В прихожей Модест, вцепившись одной рукой в сержанта, другой отпирал мощный висячий замок. «Сейчас я вам покажу наш пятак! — кричал он. — Всё заприходовано… Всё на месте». — «Да я ничего не говорю, — слабо защищался Ковалёв. — Я только говорю, что пятаков может быть не один…» Модест распахнул дверь, и мы все вошли в обширное помещение.
Это был вполне приличный музей — со стендами, диаграммами, витринами, макетами и муляжами. Общий вид более всего напоминал музей криминалистики: много фотографий и неаппетитных экспонатов. Модест сразу уволок сержанта куда-то за стенды, и там они вдвоём загудели, как в бочку: «Вот наш пятак…» — «А я ничего и не говорю…» — «Товарищ Горыныч…» — «А у меня приказ!..» — «Вы мне это прекратите!..»

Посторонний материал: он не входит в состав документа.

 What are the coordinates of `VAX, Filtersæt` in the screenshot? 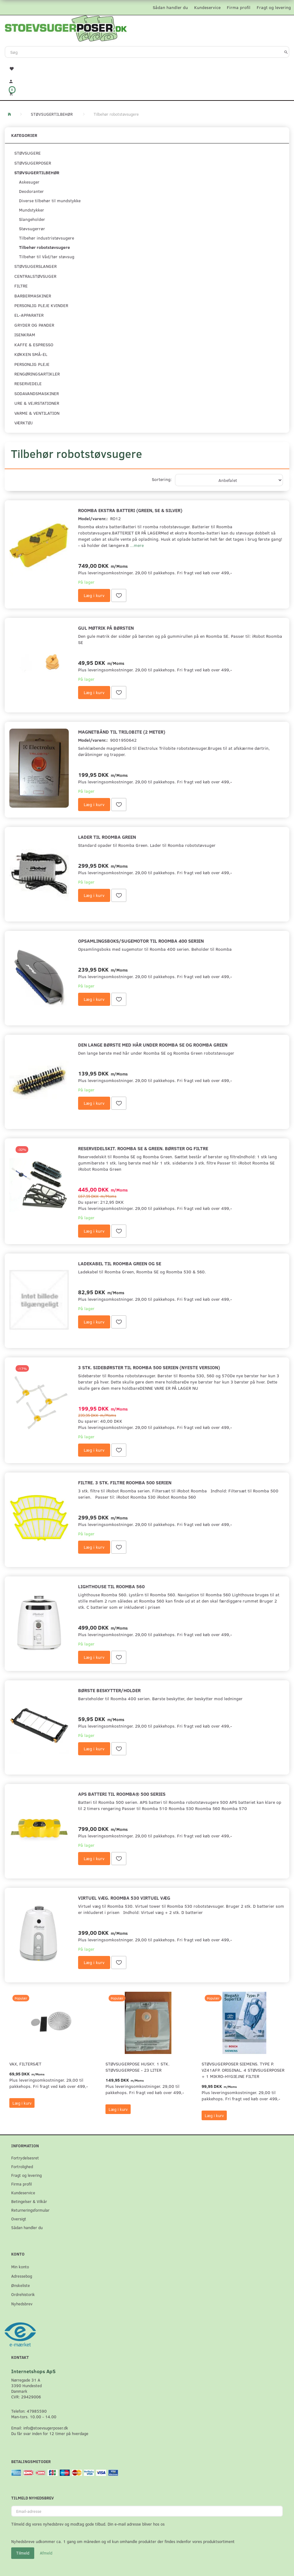 It's located at (25, 2064).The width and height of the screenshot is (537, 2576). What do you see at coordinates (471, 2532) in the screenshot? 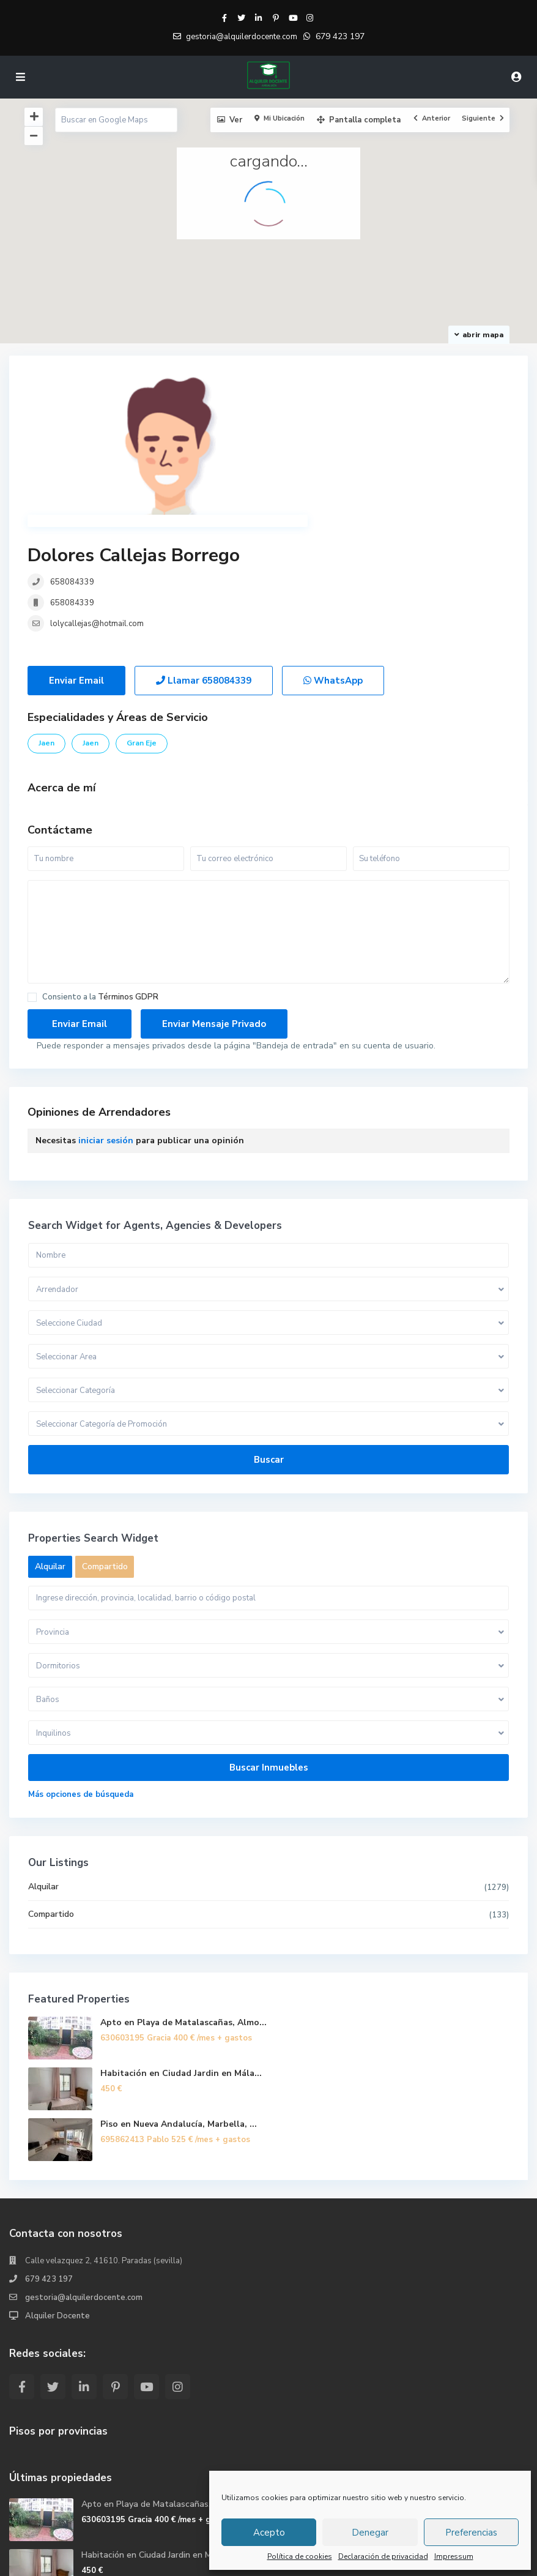
I see `Preferencias` at bounding box center [471, 2532].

— Полюбопытствуй, полюбопытствуй, Саша, — сказал Роман, сделал широкий жест и сел в кресло у входа.
Я пошёл вдоль стены. Я ничему не удивлялся. Мне было просто очень интересно. «Вода живая. Эффективность 52 %. Допустимый осадок 0,3» (старинная прямоугольная бутыль с водой, пробка залита цветным воском). «Схема промышленного добывания живой воды». «Макет живоводоперегонного куба». «Зелье приворотное Вешковского-Траубенбаха» (аптекарская баночка с ядовито-жёлтой мазью). «Кровь порченая обыкновенная» (запаянная ампула с чёрной жидкостью)… Над всем этим стендом висела табличка: «Активные химические средства. XII–XVIII вв.». Тут было ещё много бутылочек, баночек, реторт, ампул, пробирок, действующих и недействующих моделей установок для возгонки, перегонки и сгущения, но я пошёл дальше.
«Меч-кладенец» (очень ржавый двуручный меч с волнистым лезвием, прикован цепью к железной стойке, витрина тщательно опечатана). «Правый глазной (рабочий) зуб графа Дракулы Задунайского» (я не Кювье, но, судя по этому зубу, граф Дракула Задунайский был человеком весьма странным и неприятным). «След обыкновенный и след вынутый. Гипсовые отливки» (следы, по-моему, не отличались друг от друга, но одна отливка была с трещиной). «Ступа на стартовой площадке. IX век» (мощное сооружение из серого пористого чугуна)… «Змей Горыныч, скелет, 1/25 нат. вел.» (похоже на скелет диплодока с тремя шеями)… «Схема работы огнедышащей железы средней головы»… «Сапоги-скороходы гравигенные, действующая модель» (очень большие резиновые сапоги)… «Ковёр-самолёт гравизащитный. Действующая модель» (ковёр примерно полтора на полтора с черкесом, обнимающим младую черкешенку на фоне соплеменных гор)…
Я дошёл до стенда «Развитие идеи философского камня», когда в зале вновь появились сержант Ковалёв и Модест Матвеевич. Судя по всему, им так и не удалось сдвинуться с мёртвой точки. «Вы это прекратите», — вяло говорил Модест. «У меня приказ», — так же вяло ответствовал Ковалёв. «Наш пятак на месте…» — «Вот пусть старуха явится и даст показания…» — «Что же мы, по-вашему, фальшивомонетчики?..» — «А я этого и не говорил…» — «Тень на весь коллектив…» — «Разберёмся…» Ковалёв меня не заметил, а Модест остановился, мутно осмотрел с головы до ног, а затем поднял глаза, вяло прочитал вслух: «Го-мунку-лус лабораторный, общий вид», — и пошёл дальше.